You’ve heard the critics and the dismissals: He can’t throw a football, he doesn’t belong on the field as an NFL quarterback.
The New York Jets QB does two things really well. He wins games—and he works incredibly hard.
“Running steps improves muscular endurance, which boosts performance in any sport."
- Tim Tebow
How hard? When Tebow was at Florida, he’d run up and down every aisle (about 1,500 steps) at Ben Hill Griffin Stadium, a.k.a. The Swamp, to build endurance, then would do speed intervals to develop strength and explosive power.
“Running steps improves muscular endurance, which boosts performance in any sport,” said Tim Tebow at the time. “It helps strengthen both the bigger and smaller muscles in your lower body . . . It’s as much a mental test as a physical one.”
Want to test yourself like Tebow? You can, though it’s not easy. All you need is bleachers—those with at least 20 steps at your local high school field will do (or substitute the stair climber at the gym)—and some time. Try any of these drills, modified from those used by Gators head strength and conditioning coach Mickey Marotti, C.S.C.S. Use each separately or do them together for a complete workout.
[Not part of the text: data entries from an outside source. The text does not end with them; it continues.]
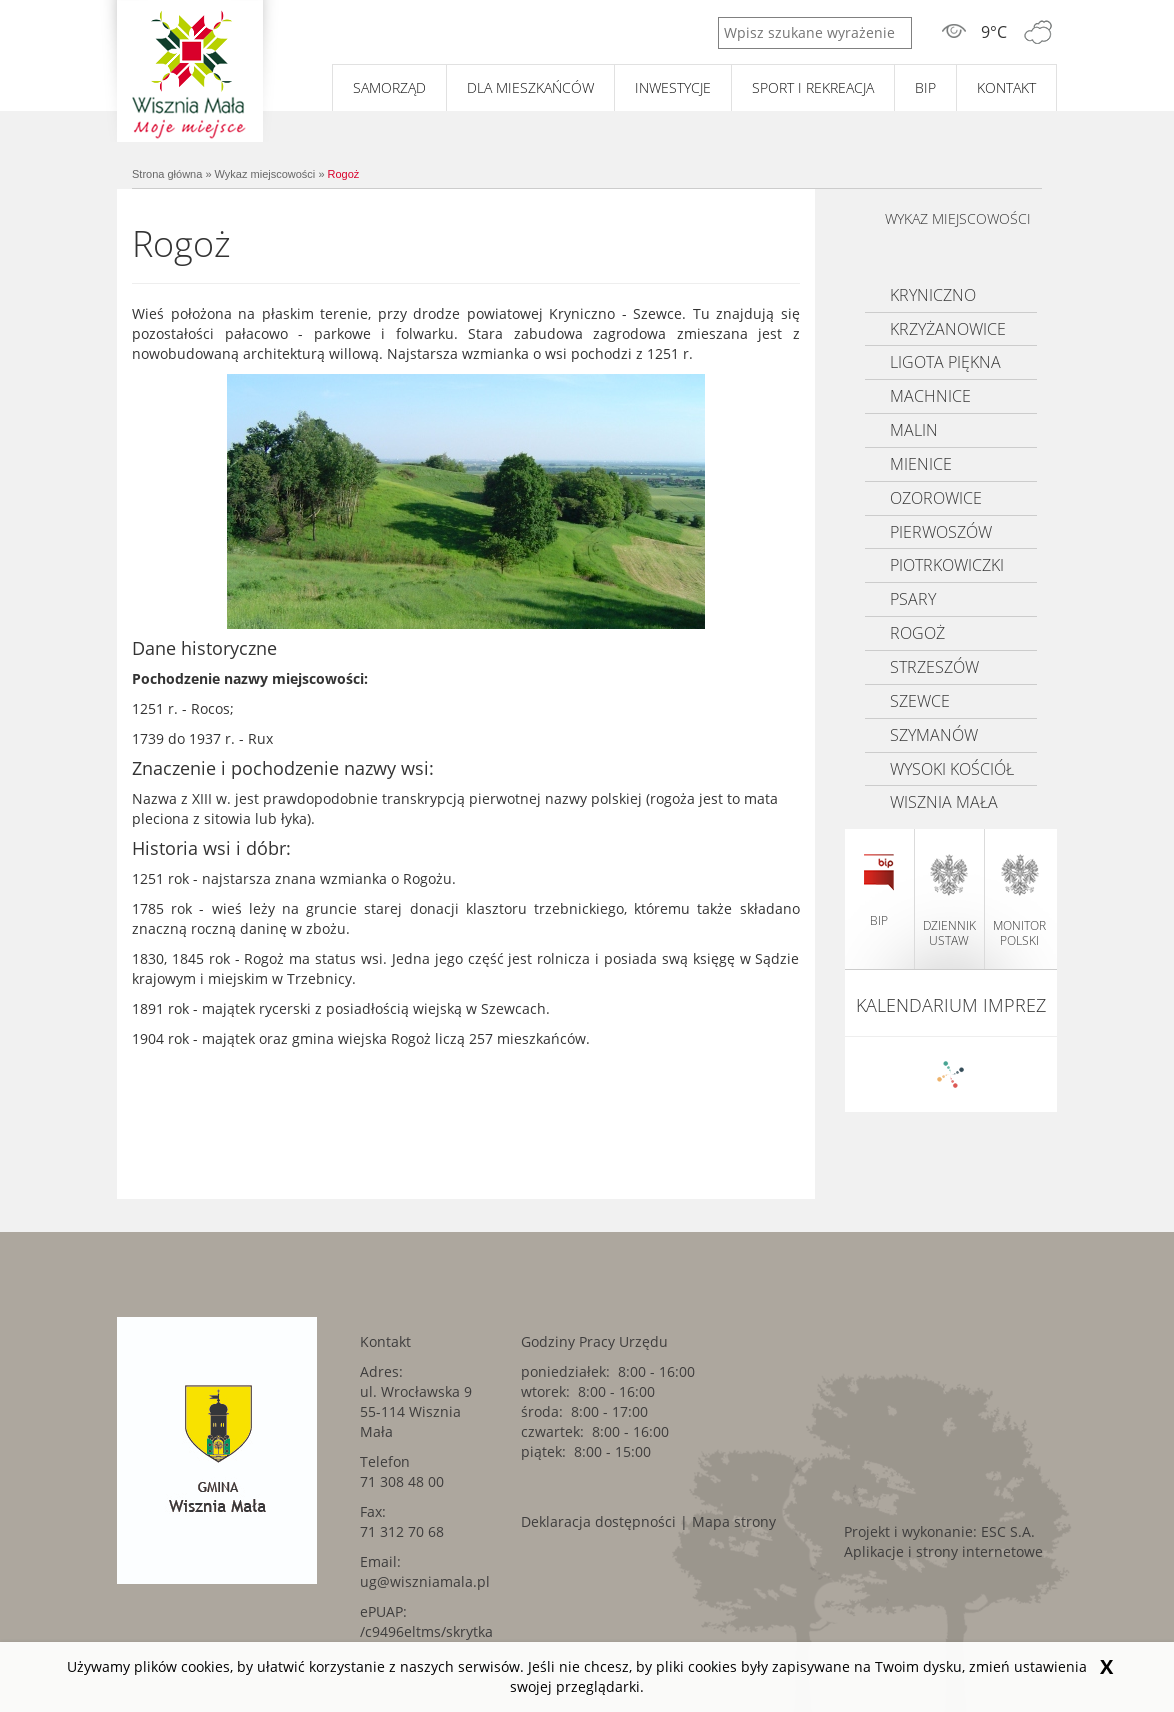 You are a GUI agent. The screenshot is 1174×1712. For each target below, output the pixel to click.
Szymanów (934, 735)
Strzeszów (934, 667)
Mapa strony (734, 1521)
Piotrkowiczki (947, 565)
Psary (913, 599)
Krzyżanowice (948, 329)
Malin (914, 430)
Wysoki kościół (952, 769)
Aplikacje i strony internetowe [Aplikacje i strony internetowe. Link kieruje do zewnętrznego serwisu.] (943, 1551)
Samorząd (389, 87)
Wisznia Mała (944, 802)
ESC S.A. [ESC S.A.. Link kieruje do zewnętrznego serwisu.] (1008, 1531)
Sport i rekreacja (813, 87)
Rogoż (344, 174)
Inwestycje (673, 87)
You might not find yourself leading an NFL team to victory any time soon, but you’ll feel great while building strength and endurance.
Drill No. 1
Warm up by walking up and down 90 steps twice. Then perform walking lunges up 90 steps. This helps build strength without spiking your heart rate. If your legs tire, pause and wait 60 seconds to give your muscles a break.
Drill No. 2
The final two sequences are for building stamina: First, make an entire loop through the stadium, running at a pace you can maintain. This should take 15 to 25 minutes, so if the bleachers are small, do it twice or even three times. Rest for 3 minutes, and then do your speed work. Sprint up 30 steps as fast as you can, walk back down, and repeat for a total of 5 sets.